[Transcribed page contents]

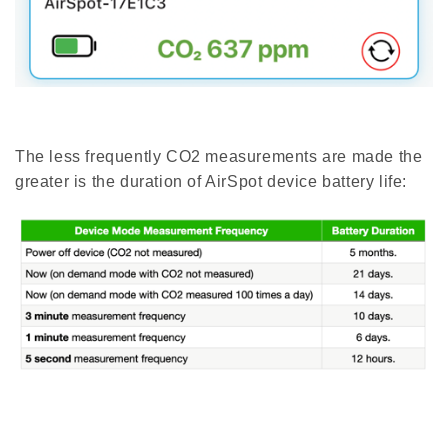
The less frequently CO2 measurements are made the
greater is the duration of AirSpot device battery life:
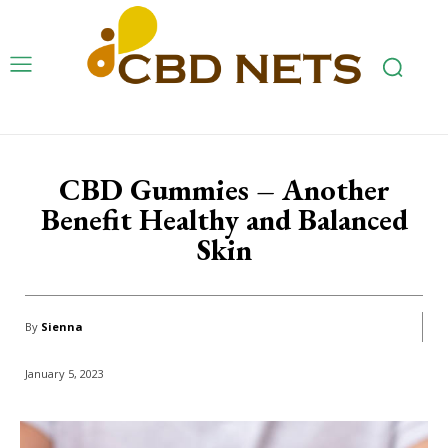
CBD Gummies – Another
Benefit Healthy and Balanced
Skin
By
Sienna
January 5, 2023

==

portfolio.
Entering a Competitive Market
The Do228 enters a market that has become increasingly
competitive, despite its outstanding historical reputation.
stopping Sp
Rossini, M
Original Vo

Action item:
Take the records above and return, word for word, only the lines that fall from the line with "Benefit Healthy and Balanced" to the line with "January 5, 2023", both of them included.

Result for this task:
Benefit Healthy and Balanced
Skin
By
Sienna
January 5, 2023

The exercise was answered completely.